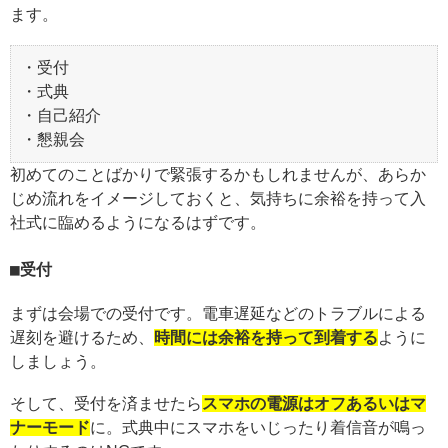
ます。
・受付
・式典
・自己紹介
・懇親会
初めてのことばかりで緊張するかもしれませんが、あらか
じめ流れをイメージしておくと、気持ちに余裕を持って入
社式に臨めるようになるはずです。
受付
まずは会場での受付です。電車遅延などのトラブルによる
遅刻を避けるため、
時間には余裕を持って到着する
ように
しましょう。
そして、受付を済ませたら
スマホの電源はオフあるいはマ
ナーモード
に。式典中にスマホをいじったり着信音が鳴っ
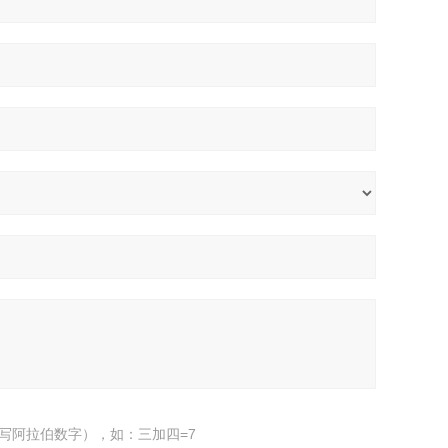
写阿拉伯数字），如：三加四=7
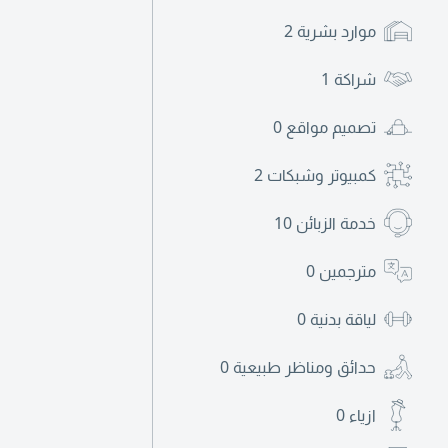
موارد بشرية
2
شراكة
1
تصميم مواقع
0
كمبيوتر وشبكات
2
خدمة الزبائن
10
مترجمين
0
لياقة بدنية
0
حدائق ومناظر طبيعية
0
ازياء
0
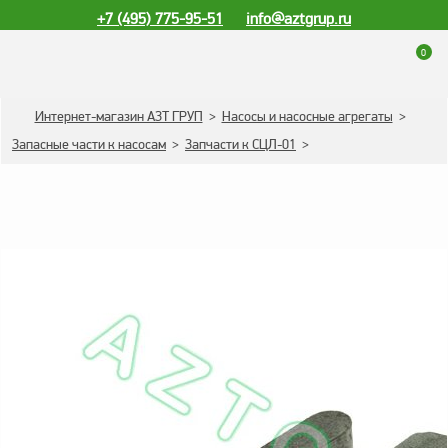
+7 (495) 775-95-51
info@aztgrup.ru
0
КАТАЛОГ ПРОДУКЦИИ
Интернет-магазин АЗТ ГРУП
>
Насосы и насосные агрегаты
>
Запасные части к насосам
>
Запчасти к СЦЛ-01
>
Топливораздаточные
колонки
Газораздаточные
колонки
Зарядные станции
для электромобилей
Погружные насосы к
ТРК и ГРК
Запасные части к ТРК
и ГРК
Электронное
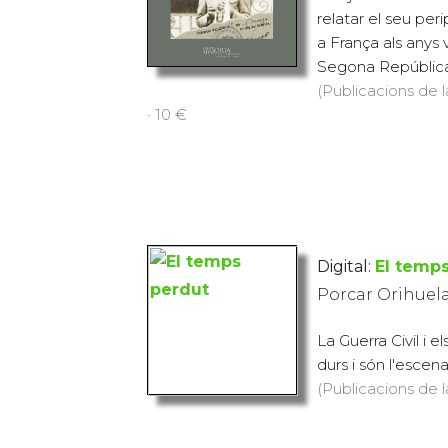
relatar el seu peri
a França als anys v
Segona República i
(Publicacions de l
· 10 €
Digital:
El temp
Porcar Orihuela,
La Guerra Civil i 
durs i són l'escena
(Publicacions de l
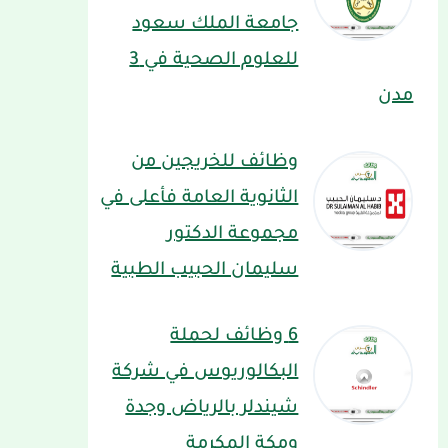
جامعة الملك سعود
للعلوم الصحية في 3
مدن
وظائف للخريجين من
الثانوية العامة فأعلى في
مجموعة الدكتور
سليمان الحبيب الطبية
6 وظائف لحملة
البكالوريوس في شركة
شيندلر بالرياض وجدة
ومكة المكرمة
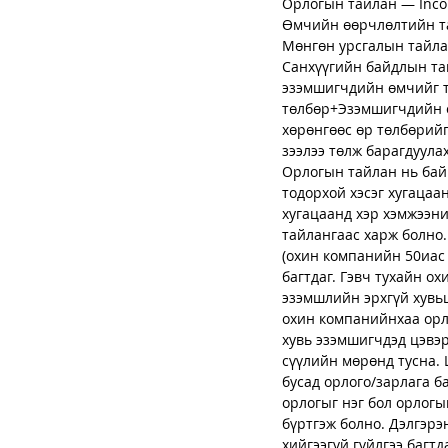
Орлогын тайлан — Inco
Өмчийн өөрчлөлтийн тай
Мөнгөн урсгалын тайлан
Санхүүгийн байдлын тай
эзэмшигчдийн өмчийг то
төлбөр+Эзэмшигчдийн ө
хөрөнгөөс өр төлбөрийг
зээлээ төлж барагдуула
Орлогын тайлан нь байг
тодорхой хэсэг хугацаа
хугацаанд хэр хэмжээни
тайлангаас харж болно
(охин компанийн 50иас 
багтдаг. Гэвч тухайн о
эзэмшлийн эрхгүй хувьц
охин компанийнхаа орл
хувь эзэмшигчдэд цэвэр
сүүлийн мөрөнд тусна. 
бусад орлого/зарлага ба
орлогыг нэг бол орлогы
бүртгэж болно. Дэлгэр
хийгээгүй гүйлгээ багтд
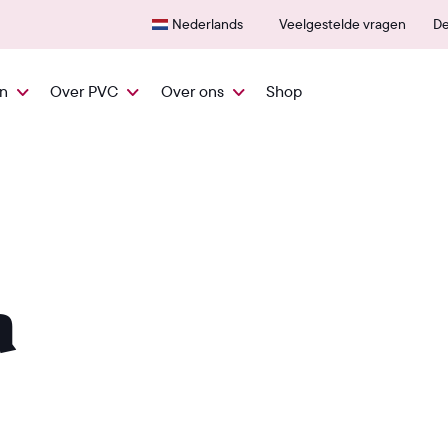
Snel vanuit NL geleverd
600+
Nederlands
Veelgestelde vragen
De
en
Over PVC
Over ons
Shop
a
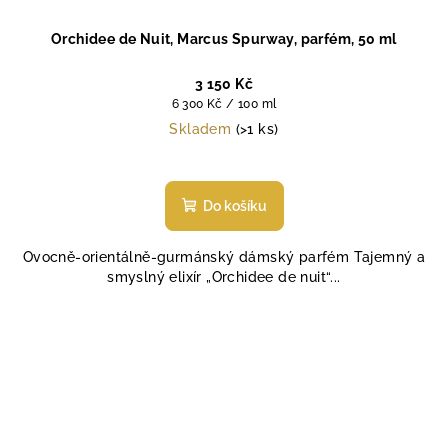
Orchidee de Nuit, Marcus Spurway, parfém, 50 ml
3 150 Kč
Měrná
6 300 Kč / 100 ml
cena:
Skladem
(>1 ks)
Průměrné
hodnocení
produktu
Do košíku
je
5,0
Ovocně-orientálně-gurmánský dámský parfém Tajemný a
z
smyslný elixír „Orchidee de nuit“...
5
hvězdiček.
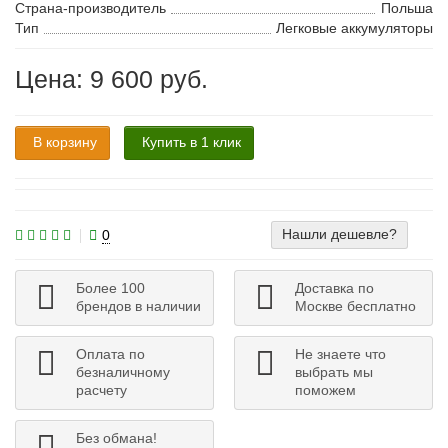
Страна-производитель
Польша
Тип
Легковые аккумуляторы
Цена: 9 600 руб.
В корзину
Купить в 1 клик
Нашли дешевле?
0
Более 100
Доставка по
брендов в наличии
Москве бесплатно
Оплата по
Не знаете что
безналичному
выбрать мы
расчету
поможем
Без обмана!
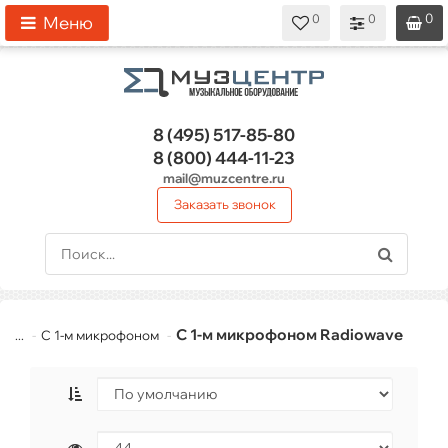
0
0
0
0
0
Меню
8 (495)
517-85-80
8 (800)
444-11-23
mail@muzcentre.ru
Заказать звонок
С 1-м микрофоном Radiowave
...
С 1-м микрофоном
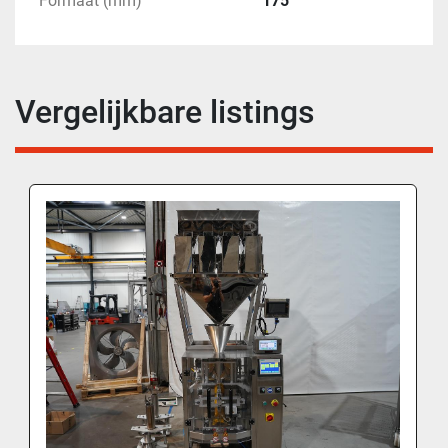
Formaat (mm)
175
Vergelijkbare listings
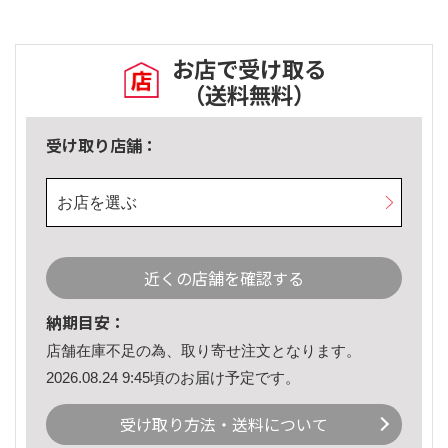
お店で受け取る
（送料無料）
受け取り店舗：
お店を選ぶ
近くの店舗を確認する
納期目安：
店舗在庫不足の為、取り寄せ注文となります。
2026.08.24 9:45頃のお届け予定です。
受け取り方法・送料について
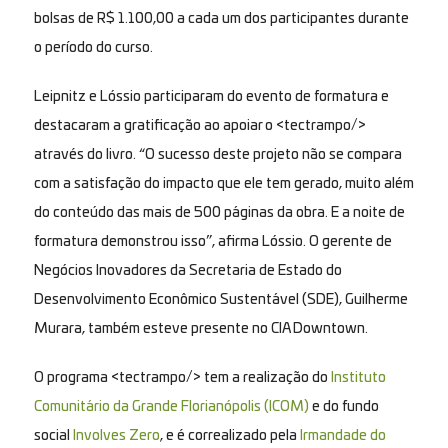
bolsas de R$ 1.100,00 a cada um dos participantes durante
o período do curso.
Leipnitz e Lóssio participaram do evento de formatura e
destacaram a gratificação ao apoiar o <tectrampo/>
através do livro. “O sucesso deste projeto não se compara
com a satisfação do impacto que ele tem gerado, muito além
do conteúdo das mais de 500 páginas da obra. E a noite de
formatura demonstrou isso”, afirma Lóssio.
O gerente de
Negócios Inovadores da Secretaria de Estado do
Desenvolvimento Econômico Sustentável (SDE), Guilherme
Murara, também esteve presente no CIA Downtown.
O programa <tectrampo/> tem a realização do
Instituto
Comunitário da Grande Florianópolis (ICOM)
e do fundo
social
Involves Zero
, e é correalizado pela
Irmandade do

Task statement: Your answer should be the lines above from the one containing "төлбөр+Эзэмшигчдийн ө" through the one containing "хувь эзэмшигчдэд цэвэр", copied exactly and with both ends kept.

Solution to this problem:
төлбөр+Эзэмшигчдийн ө
хөрөнгөөс өр төлбөрийг
зээлээ төлж барагдуула
Орлогын тайлан нь байг
тодорхой хэсэг хугацаа
хугацаанд хэр хэмжээни
тайлангаас харж болно
(охин компанийн 50иас 
багтдаг. Гэвч тухайн о
эзэмшлийн эрхгүй хувьц
охин компанийнхаа орл
хувь эзэмшигчдэд цэвэр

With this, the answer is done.